The Negative or Criticizing Spirit

February 15, 2004

Bible Reading

It is not what goes into the mouth that defiles a person; but what comes out of the mouth, this defiles a person. . . . Do you not yet understand that whatever enters the mouth goes into the stomach and is eliminated? But those things that proceed out of the mouth come from the heart, and they defile a person. For out of the heart proceed evil thoughts, murders, adulteries, fornications, thefts, false witness, blasphemies.

(Matthew 15:11, 17-19)

And why do you look at the speck in your brother's eye, but do not consider the plank in your own eye? Or how can you say to your brother, "Let me remove the speck out of your eye"; and look, a plank is in your own eye? Hypocrite! First remove the plank from your own eye, and then you will see clearly to remove the speck out of your brother's eye.

(Matthew 7:3-5)

Reading from Swedenborg

People who have no kindness think and speak nothing but evil of the neighbor. If they do say anything good, it is for their own sake, or for someone with whom they seek to curry favor through an outward show of friendship. But people who do have kindness think and speak nothing but good of the neighbor--and not for their own sake or for someone with whom they seek to curry favor, but from the Lord at work within their kindness.

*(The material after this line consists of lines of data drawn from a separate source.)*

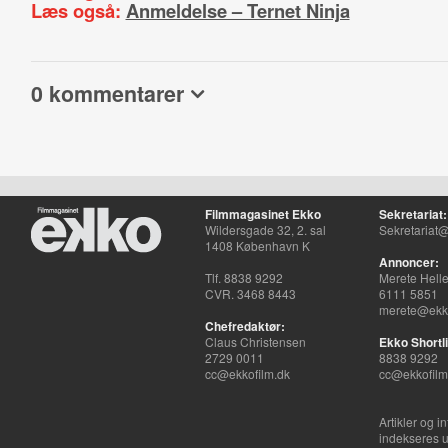
Læs også:
Anmeldelse – Ternet Ninja
0 kommentarer
Filmmagasinet Ekko
Sekretariat:
Wildersgade 32, 2. sal
Sekretariat@
1408 København K
Annoncer:
Tlf. 8838 9292
Merete Hell
CVR. 3468 8443
6111 5851
merete@ekko
Chefredaktør:
Claus Christensen
Ekko Shortli
2729 0011
8838 9292
cc@ekkofilm.dk
cc@ekkofilm
Artikler og i
indekseres u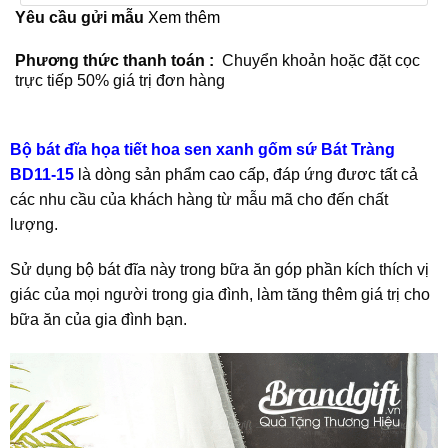
Yêu cầu gửi mẫu
Xem thêm
Phương thức thanh toán :
Chuyển khoản hoặc đặt cọc
trực tiếp 50% giá trị đơn hàng
Bộ bát đĩa họa tiết hoa sen xanh gốm sứ Bát Tràng
BD11-15
là dòng sản phẩm cao cấp, đáp ứng đươc tất cả
các nhu cầu của khách hàng từ mẫu mã cho đến chất
lượng.
Sử dụng bộ bát đĩa này trong bữa ăn góp phần kích thích vị
giác của mọi người trong gia đình, làm tăng thêm giá trị cho
bữa ăn của gia đình bạn.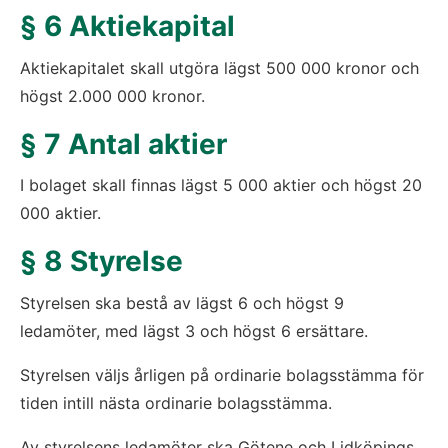
§ 6 Aktiekapital
Aktiekapitalet skall utgöra lägst 500 000 kronor och 
högst 2.000 000 kronor.
§ 7 Antal aktier
I bolaget skall finnas lägst 5 000 aktier och högst 20 
000 aktier.
§ 8 Styrelse
Styrelsen ska bestå av lägst 6 och högst 9 
ledamöter, med lägst 3 och högst 6 ersättare.
Styrelsen väljs årligen på ordinarie bolagsstämma för 
tiden intill nästa ordinarie bolagsstämma.
Av styrelsens ledamöter ska Götene och Lidköpings 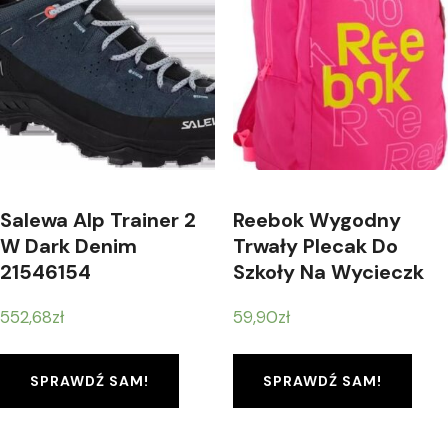
Salewa Alp Trainer 2
Reebok Wygodny
W Dark Denim
Trwały Plecak Do
21546154
Szkoły Na Wycieczk
552,68
zł
59,90
zł
SPRAWDŹ SAM!
SPRAWDŹ SAM!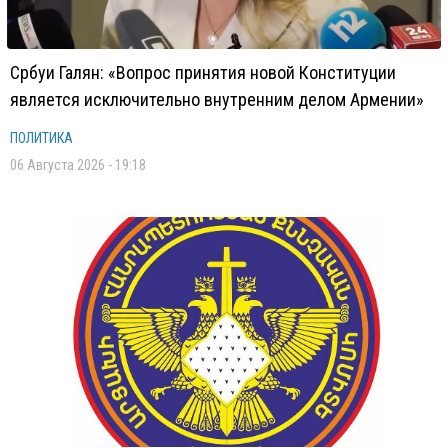
Србуи Галян: «Вопрос принятия новой Конституции
является исключительно внутренним делом Армении»
ПОЛИТИКА
06 Августа 2026 - 19:18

The former are like evil spirits, the latter like angels, dwelling in us. Evil spirits never do anything but stir up people's evils and falsities and condemn them. But angels stir up nothing but goodness and truth--and anything evil and false they excuse. So it is clear that those who have no kindness are ruled by evil spirits, through whom we are in connection with hell; and those who do have kindness are ruled by angels, through whom we are in connection with heaven. (Arcana Coelestia #1088.2)

Sermon

Today I'd like to take a few moments to think with you about criticism--whether it happens in a meeting, at work, or most especially at home with our families.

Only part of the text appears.